Dans ce lycée on entrait B. E. P. C. en poche, et déjà une première scission se faisait entre les cycles longs qui se préparaient au bac et au brevet de technicien, et ceux du cycle court qui s’arrêteraient au bout de deux ans, après avoir tenté le B. E. P., pour aller travailler, puis reprendre l’exploitation familiale (plus tard quand le père voudrait bien laisser sa place), ou devenir salarié dans une grosse exploitation.

J’étais de ceux qui faisaient partie du premier groupe. Le bac était un objectif lointain, trois ans pensez donc ! Pas le souci du jour, et pour tout dire j’étais aussi à l’aise face à cet inconnu qui m’attendait qu’un poisson sorti de son bocal.

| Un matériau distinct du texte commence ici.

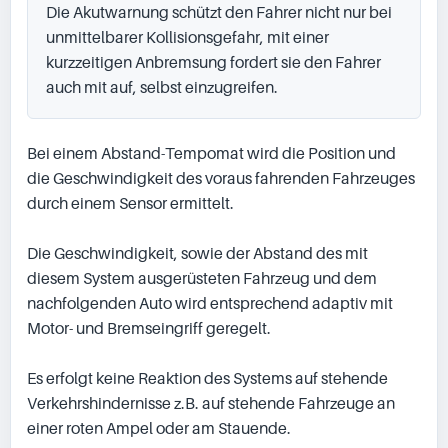
Die Akutwarnung schützt den Fahrer nicht nur bei 
unmittelbarer Kollisionsgefahr, mit einer 
kurzzeitigen Anbremsung fordert sie den Fahrer 
auch mit auf, selbst einzugreifen.
Bei einem Abstand-Tempomat wird die Position und 
die Geschwindigkeit des voraus fahrenden Fahrzeuges 
durch einem Sensor ermittelt.

Die Geschwindigkeit, sowie der Abstand des mit 
diesem System ausgerüsteten Fahrzeug und dem 
nachfolgenden Auto wird entsprechend adaptiv mit 
Motor- und Bremseingriff geregelt.

Es erfolgt keine Reaktion des Systems auf stehende 
Verkehrshindernisse z.B. auf stehende Fahrzeuge an 
einer roten Ampel oder am Stauende.
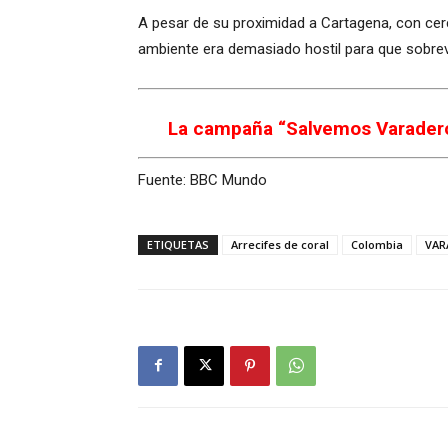
A pesar de su proximidad a Cartagena, con cerc
ambiente era demasiado hostil para que sobreviv
La campaña “Salvemos Varadero”
Fuente: BBC Mundo
ETIQUETAS
Arrecifes de coral
Colombia
VAR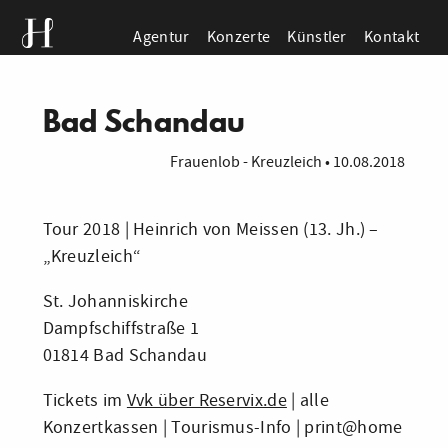
Agentur
Konzerte
Künstler
Kontakt
Bad Schandau
Frauenlob - Kreuzleich
•
10.08.2018
Tour 2018 | Heinrich von Meissen (13. Jh.) –
„Kreuzleich“
St. Johanniskirche
Dampfschiffstraße 1
01814 Bad Schandau
Tickets im
Vvk über Reservix.de
| alle
Konzertkassen | Tourismus-Info | print@home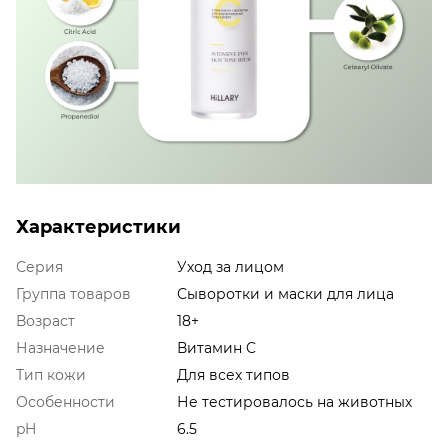
Характеристики
Серия
Уход за лицом
Группа товаров
Сыворотки и маски для лица
Возраст
18+
Назначение
Витамин C
Тип кожи
Для всех типов
Особенности
Не тестировалось на животных
pH
6.5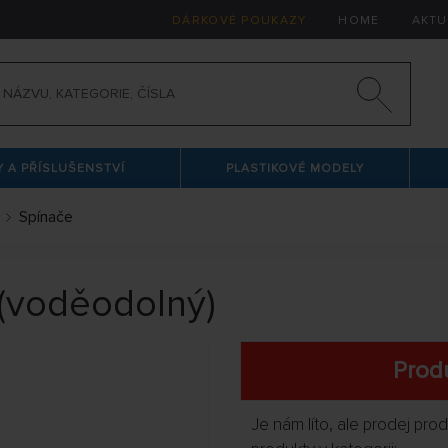
DÁRKOVÉ POUKAZY
HOME
AKTU
 A PŘÍSLUŠENSTVÍ
PLASTIKOVÉ MODELY
Spínače
(voděodolný)
Produ
Je nám líto, ale prodej pr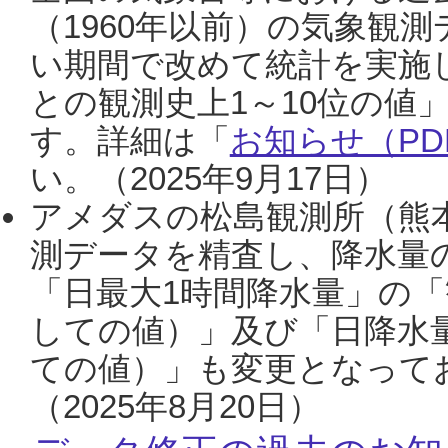
（1960年以前）の気象観
い期間で改めて統計を実施
との観測史上1～10位の値
す。詳細は「
お知らせ（PDF
い。（2025年9月17日）
アメダスの松島観測所（熊本
測データを精査し、降水量
「日最大1時間降水量」の「
しての値）」及び「日降水
ての値）」も変更となって
（2025年8月20日）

L’installation dans le grand dortoir de cinquante places fut assez facile. Un « pion » canalisait les arrivants, se renseignait sur le nom et le prénom, et affectait une place. Aménagement succinct, un lit métallique étroit, une armoire tout aussi étroite, un couvre-lit vert sombre passé. Cinquante places de ce genre étaient réparties en compartiments de dix par des séparations à mi-hauteur. Pas de cloison, pas de porte, cinquante garçons vivaient là sans aucune possibilité d’avoir la moindre intimité. Côté sanitaires le tableau était similaire : vingt-cinq lavabos, dix douches, dix W-C. Le dortoir était éclairé par de grandes baies vitrées, occultées pour la nuit par des rideaux de la même couleur que les dessus de lit.


La présence des parents ne facilitait pas le contact entre les nouveaux arrivants. Les mères rangeaient dans les armoires les vêtements. Un observateur averti, au vu du contenu des valises, pouvait déterminer la provenance du lycéen, et le temps qu’il allait passer là, avant de retourner chez lui. Les pères jetaient un œil par les fenêtres. Puis tout le monde redescendait dans la cour pour les au revoir.

Une fois les parents repartis, commençait la vie de pensionnaire. Le pion prenait ses droits, et commençait son travail. Le règlement s’appliquait avant même d’être connu. Pour le premier soir, le cuisinier, qui rentrait de vacances lui aussi, avait fait les choses en grand. Le repas fut correct, le pain frais, et le verre de vin auquel nous avions droit buvable. Cela ne dura que le temps d’un repas et dès le lendemain matin, je retrouvais avec résignation la qualité habituelle des repas de pensionnat. Ni bons ni mauvais, ni chauds ni froids, servis dans l’ambiance bruyante d’une salle où se retrouvaient trois fois par jour en deux services consécutifs, les cinq cents élèves de l’établissement.